Psychiatry claims neutrality, but it categorises between ‘sick’ and ‘healthy’, and between those who deserve support and those deemed too complicated to help. What we call ‘disordered’ is not objective; it is a social construct shaped by the social norms of the society in which we live, and decides who is allowed to exist outside of them without being deemed too hard to work with. 

Right now, the system profits from exhaustion. Healing is deemed a luxury product, with proper access to care becoming increasingly difficult to attain. Public health services within Australia are underfunded, with waitlists stretched for months, and yet the private mental health industry booms. Public mental health services remain underfunded and overwhelmed, leaving those who manage to be heard unable to receive adequate care. The Better Access Initiative, designed to provide subsidised therapy sessions through Medicare, caps therapy at a limited number of sessions, usually 10, per year. This limited number is not nearly enough for those living with complex trauma, economic disadvantage or chronic mental illness. For those without money and private health insurance or a GP who takes mental health seriously, care can feel completely out of reach. Meanwhile, the private mental health sector grows, offering boutique clinics and luxury inpatient care for a price. Basic medical care becomes classist and a privilege. The booming wellness industry capitalises on pain and suffering, repackaging survival into mindfulness apps, gratitude journals, and a quick TikTok diagnosis. Workplaces offer resilience training, not safer conditions. Schools run wellbeing weeks while ignoring the structural pressures that cause student burnout. Rather than ask why so many of us are suffering, Australian mental health systems often respond by diagnosing individuals and medicating their pain, while leaving the social and political causes of distress untouched. You are considered ‘well’ if you can keep showing up employed and quiet. You are too ‘ill’ if you drop out or speak up. In a country where the public system is crashing under the weight of unmet need, there is a deeper truth: that mental health is being treated as an individual failure rather than a collective responsibility. 

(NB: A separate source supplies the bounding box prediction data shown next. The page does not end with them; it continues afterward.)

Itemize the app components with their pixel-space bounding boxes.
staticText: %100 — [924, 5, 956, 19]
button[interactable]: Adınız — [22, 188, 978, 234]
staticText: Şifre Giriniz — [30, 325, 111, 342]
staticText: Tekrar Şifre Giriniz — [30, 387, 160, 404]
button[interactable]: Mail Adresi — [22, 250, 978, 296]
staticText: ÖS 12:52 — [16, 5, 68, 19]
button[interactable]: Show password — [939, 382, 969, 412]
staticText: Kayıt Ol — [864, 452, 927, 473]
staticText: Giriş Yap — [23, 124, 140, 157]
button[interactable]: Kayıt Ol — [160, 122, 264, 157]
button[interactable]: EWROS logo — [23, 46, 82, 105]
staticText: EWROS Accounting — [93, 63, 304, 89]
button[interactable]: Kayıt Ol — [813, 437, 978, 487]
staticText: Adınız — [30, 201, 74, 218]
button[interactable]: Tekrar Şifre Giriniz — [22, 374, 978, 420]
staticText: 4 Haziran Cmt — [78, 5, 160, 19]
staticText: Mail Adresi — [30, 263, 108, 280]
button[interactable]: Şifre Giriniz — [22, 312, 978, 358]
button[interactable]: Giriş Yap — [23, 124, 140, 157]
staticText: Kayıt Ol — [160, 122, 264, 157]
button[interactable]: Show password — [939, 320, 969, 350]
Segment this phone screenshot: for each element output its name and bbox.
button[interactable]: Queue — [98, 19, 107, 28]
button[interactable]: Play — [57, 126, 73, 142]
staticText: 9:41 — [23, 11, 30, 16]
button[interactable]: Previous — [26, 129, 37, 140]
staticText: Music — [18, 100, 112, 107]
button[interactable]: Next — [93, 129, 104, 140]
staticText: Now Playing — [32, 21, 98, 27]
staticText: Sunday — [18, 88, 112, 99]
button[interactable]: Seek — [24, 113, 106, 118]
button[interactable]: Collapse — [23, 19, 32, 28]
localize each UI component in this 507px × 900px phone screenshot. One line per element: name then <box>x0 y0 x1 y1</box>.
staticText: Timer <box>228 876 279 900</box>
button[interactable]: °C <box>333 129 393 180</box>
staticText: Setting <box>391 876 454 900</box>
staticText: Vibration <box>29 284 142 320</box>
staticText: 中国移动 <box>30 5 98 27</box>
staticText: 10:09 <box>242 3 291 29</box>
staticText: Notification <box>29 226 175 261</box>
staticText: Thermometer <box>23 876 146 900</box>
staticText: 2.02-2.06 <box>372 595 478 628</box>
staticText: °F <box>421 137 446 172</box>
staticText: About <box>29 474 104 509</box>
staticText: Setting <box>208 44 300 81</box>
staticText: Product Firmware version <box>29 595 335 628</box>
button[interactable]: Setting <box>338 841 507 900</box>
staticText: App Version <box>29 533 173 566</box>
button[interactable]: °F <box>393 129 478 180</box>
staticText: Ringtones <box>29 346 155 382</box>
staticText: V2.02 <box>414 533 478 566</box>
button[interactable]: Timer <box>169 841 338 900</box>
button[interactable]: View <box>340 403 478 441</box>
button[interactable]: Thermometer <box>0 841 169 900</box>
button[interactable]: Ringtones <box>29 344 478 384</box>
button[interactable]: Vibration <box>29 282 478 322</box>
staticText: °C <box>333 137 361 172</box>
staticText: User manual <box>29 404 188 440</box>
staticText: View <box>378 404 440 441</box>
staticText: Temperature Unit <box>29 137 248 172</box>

It is one thing to critique the DSM as a current psychology student. But as someone who has had to sit in a psychiatrist's office and watch my pain get translated into numbers and categories, it is more than concerning. When you're the one being diagnosed, your story gets sliced into symptoms, and your survival strategies developed in the face of violence and trauma become evidence of dysfunction. You start to question your reality. ‘Maybe it's not the world that's cruel, maybe it's me’, you think. There is a deep loneliness in being told that what hurts is not political, not collective, not real, but a chemical imbalance in your brain. And yet a diagnosis is the only way to access help. Imagine a world where mental health wasn't about making people ‘normal’ but about helping them heal. If care did not begin with “what's wrong with you?” but with “what happened to you and what's wrong with the world that hurt you?” True liberation requires cracking the shell of outdated psychology, letting the light in and allowing healing to emerge not as confinement, but as freedom. Liberatory mental health means shifting from individual pathology to the collective. Real healing cannot happen in isolation, behind closed doors, or within systems that perpetuate harm. We need community care networks, culturally safe spaces, access without diagnosis and psychiatrists and therapists who honour your worldview instead of flattening it. Liberation doesn't look like functioning in a broken system. It looks like naming the system and building something kinder in its place.